A detailed schedule and description of events and participants is available at www.ithaca.edu/fleff

Launched in 1997 as an outreach project from Cornell University’s Center for the Environment, the Finger Lakes Environmental Film Festival was moved permanently to Ithaca College in 2005. It is housed in the Office of the Provost as a program to link intellectual inquiry and debate to larger global issues.
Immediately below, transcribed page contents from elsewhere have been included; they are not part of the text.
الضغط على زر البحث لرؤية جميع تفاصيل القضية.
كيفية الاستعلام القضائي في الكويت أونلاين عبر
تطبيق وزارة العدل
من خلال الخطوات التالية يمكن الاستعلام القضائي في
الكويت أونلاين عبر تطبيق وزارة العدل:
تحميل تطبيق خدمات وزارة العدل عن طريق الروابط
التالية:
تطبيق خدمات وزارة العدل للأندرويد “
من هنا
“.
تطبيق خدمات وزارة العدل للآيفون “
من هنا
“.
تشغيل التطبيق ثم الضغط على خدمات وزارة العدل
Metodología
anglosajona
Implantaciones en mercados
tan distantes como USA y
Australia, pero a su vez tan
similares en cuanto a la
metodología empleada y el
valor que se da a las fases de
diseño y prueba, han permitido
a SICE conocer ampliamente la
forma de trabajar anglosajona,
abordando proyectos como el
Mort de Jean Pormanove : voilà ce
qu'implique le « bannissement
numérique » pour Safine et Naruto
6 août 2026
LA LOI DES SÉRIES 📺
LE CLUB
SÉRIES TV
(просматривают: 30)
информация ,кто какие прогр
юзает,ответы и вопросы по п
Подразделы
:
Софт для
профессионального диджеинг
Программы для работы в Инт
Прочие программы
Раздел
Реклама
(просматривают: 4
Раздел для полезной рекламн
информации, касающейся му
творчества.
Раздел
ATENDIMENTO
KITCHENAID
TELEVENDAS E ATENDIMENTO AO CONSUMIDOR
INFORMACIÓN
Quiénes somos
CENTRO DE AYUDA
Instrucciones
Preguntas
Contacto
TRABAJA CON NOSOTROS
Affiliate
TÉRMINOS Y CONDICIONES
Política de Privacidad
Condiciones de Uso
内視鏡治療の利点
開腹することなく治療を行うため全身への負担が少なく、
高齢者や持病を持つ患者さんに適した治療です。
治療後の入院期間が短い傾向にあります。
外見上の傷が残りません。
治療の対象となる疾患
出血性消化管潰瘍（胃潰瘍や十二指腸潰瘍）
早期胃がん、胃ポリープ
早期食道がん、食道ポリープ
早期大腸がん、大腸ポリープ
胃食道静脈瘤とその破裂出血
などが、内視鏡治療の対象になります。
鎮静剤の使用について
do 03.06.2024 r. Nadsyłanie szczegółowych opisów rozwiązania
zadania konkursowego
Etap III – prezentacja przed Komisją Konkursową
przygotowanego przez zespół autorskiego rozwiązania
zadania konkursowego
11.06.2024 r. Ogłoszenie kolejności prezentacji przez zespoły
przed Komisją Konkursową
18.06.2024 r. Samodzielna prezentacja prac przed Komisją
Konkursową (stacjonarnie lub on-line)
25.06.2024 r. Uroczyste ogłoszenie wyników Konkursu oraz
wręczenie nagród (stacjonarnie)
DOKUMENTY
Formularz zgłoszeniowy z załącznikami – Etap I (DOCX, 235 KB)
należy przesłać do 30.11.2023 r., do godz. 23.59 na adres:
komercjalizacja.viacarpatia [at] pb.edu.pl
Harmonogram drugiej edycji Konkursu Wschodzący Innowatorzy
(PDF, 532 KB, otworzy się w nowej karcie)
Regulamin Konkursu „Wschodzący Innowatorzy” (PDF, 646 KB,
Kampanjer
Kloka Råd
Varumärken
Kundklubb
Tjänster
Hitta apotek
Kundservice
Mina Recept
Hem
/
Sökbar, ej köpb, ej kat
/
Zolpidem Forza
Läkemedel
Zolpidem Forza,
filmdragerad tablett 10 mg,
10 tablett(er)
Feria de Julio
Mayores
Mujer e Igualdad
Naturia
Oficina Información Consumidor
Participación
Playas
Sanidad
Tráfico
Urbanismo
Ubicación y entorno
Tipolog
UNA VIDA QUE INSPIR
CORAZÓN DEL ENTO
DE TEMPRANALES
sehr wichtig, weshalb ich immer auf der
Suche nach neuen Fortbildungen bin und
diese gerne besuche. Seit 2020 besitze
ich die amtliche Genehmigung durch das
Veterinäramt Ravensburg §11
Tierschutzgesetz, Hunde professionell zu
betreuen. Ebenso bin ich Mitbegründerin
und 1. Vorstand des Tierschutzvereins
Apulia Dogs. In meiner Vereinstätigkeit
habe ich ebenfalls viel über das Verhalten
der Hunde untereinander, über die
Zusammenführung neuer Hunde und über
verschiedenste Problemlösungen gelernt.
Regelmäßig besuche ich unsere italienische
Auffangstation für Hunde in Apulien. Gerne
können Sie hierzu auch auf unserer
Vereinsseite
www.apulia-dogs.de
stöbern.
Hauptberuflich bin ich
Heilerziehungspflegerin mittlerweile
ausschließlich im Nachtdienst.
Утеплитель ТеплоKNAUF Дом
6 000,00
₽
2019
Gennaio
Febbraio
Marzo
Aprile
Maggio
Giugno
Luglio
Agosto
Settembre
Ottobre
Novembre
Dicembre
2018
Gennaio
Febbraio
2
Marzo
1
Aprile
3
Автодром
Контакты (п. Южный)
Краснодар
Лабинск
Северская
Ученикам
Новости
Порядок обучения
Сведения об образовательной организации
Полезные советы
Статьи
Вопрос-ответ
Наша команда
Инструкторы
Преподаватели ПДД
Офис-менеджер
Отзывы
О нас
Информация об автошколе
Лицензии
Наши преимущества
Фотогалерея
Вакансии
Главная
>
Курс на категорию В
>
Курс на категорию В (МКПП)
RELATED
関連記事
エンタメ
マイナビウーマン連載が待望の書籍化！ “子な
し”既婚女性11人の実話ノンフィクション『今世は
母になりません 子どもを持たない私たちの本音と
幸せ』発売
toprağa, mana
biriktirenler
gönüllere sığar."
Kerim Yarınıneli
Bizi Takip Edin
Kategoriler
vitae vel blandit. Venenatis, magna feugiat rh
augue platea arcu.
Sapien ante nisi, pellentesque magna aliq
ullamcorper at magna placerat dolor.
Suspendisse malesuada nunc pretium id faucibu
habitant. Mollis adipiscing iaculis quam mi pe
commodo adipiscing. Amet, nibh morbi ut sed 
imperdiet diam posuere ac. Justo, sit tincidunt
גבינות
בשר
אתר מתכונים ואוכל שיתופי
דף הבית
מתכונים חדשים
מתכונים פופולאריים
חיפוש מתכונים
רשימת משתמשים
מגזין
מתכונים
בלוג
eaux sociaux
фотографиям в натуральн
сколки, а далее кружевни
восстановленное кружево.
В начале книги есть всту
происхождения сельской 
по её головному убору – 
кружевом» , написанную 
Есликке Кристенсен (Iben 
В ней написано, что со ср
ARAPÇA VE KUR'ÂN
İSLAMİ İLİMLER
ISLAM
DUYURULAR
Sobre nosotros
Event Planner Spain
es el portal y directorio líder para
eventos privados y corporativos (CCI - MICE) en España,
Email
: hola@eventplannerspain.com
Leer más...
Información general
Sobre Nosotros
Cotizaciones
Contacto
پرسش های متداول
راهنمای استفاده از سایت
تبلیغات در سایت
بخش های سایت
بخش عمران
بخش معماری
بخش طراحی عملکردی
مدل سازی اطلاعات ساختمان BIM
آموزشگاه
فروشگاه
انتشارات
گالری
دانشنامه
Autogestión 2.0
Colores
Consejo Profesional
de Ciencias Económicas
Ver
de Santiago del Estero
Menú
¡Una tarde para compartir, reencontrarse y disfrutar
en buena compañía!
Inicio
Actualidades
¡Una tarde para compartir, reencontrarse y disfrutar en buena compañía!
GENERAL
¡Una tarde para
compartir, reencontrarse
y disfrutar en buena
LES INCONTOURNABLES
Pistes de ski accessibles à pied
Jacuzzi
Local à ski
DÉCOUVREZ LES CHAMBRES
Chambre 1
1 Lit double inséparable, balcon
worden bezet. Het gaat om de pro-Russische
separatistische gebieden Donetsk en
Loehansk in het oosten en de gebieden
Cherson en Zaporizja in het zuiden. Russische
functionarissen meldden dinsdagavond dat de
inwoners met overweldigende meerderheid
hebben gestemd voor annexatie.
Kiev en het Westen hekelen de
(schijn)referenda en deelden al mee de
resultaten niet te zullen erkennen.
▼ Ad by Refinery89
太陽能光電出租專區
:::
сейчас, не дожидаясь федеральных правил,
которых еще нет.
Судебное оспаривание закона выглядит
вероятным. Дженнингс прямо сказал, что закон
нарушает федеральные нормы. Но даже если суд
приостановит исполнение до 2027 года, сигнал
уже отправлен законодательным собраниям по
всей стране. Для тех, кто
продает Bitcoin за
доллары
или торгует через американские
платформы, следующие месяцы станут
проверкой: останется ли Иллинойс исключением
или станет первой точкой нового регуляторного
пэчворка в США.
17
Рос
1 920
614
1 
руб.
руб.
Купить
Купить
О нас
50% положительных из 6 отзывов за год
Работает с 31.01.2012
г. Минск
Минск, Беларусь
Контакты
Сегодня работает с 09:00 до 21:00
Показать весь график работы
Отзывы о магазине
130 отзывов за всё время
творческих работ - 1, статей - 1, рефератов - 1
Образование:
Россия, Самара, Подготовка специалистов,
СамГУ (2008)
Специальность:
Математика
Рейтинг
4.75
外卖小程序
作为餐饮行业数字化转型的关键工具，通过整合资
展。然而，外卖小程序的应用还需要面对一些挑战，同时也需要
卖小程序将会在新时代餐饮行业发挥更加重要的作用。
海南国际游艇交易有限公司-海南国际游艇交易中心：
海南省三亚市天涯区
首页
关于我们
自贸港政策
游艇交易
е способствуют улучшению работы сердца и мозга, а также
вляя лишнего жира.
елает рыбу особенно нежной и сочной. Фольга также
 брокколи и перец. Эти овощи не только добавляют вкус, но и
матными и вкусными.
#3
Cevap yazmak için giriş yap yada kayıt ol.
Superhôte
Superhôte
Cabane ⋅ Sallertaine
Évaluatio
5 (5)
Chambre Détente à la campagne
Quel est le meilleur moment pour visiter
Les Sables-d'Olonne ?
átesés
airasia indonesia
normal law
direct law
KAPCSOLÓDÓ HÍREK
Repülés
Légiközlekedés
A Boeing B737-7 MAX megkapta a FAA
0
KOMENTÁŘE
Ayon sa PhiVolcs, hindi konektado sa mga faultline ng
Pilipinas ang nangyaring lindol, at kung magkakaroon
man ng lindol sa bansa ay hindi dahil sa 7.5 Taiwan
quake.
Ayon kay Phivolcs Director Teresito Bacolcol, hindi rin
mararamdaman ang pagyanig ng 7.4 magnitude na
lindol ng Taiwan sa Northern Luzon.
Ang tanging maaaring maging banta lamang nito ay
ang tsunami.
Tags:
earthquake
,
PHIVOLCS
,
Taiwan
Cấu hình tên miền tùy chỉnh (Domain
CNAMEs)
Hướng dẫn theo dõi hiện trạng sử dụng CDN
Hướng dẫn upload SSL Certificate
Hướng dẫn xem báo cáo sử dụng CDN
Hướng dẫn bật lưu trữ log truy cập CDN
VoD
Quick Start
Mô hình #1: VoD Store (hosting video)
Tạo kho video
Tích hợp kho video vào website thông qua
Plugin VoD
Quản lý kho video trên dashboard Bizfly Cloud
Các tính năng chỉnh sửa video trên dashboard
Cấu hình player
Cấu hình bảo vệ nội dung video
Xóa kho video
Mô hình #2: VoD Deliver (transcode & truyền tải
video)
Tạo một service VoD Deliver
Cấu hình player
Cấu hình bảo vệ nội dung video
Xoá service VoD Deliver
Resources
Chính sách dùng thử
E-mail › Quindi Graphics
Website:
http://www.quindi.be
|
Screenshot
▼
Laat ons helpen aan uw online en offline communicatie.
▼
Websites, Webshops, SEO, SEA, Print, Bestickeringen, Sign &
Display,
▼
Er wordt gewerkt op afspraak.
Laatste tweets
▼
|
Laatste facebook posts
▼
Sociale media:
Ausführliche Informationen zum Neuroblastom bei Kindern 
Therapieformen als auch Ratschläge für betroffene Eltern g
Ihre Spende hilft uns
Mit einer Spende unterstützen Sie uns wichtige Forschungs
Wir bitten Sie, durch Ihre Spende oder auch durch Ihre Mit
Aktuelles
Presenting sponsors and partners of the 24th edition of FLEFF include the Park Foundation, The Atkinson Center for a Sustainable Future, the Park Center for Independent Media, MDOCS Cocreation Initiative at Skidmore College, Center for the Study of Globalization and Culture at the University of Hong Kong, Central New York Humanities Corridor and New York Six Global Cinema Working Group, Engage Media (Indonesia), the Health Promotion and Physical Education Department at Ithaca College, UniFrance (France), F2F: Feminist to Feminist Speaker Series, Conversations Across Screen Cultures (Central New York Screen Studies Consortium), Opera Ithaca, The Cherry Arts, Media + Environment Journal,  The Center for the Study of Globalization and Cultures at the University of Hong Kong, Fanhall Films (China/US), Ithaca City of Asylum, The Cocreation Documentary Working Group (US/Canada/UK), and Museo del Cine de Buenos Aires (Argentina).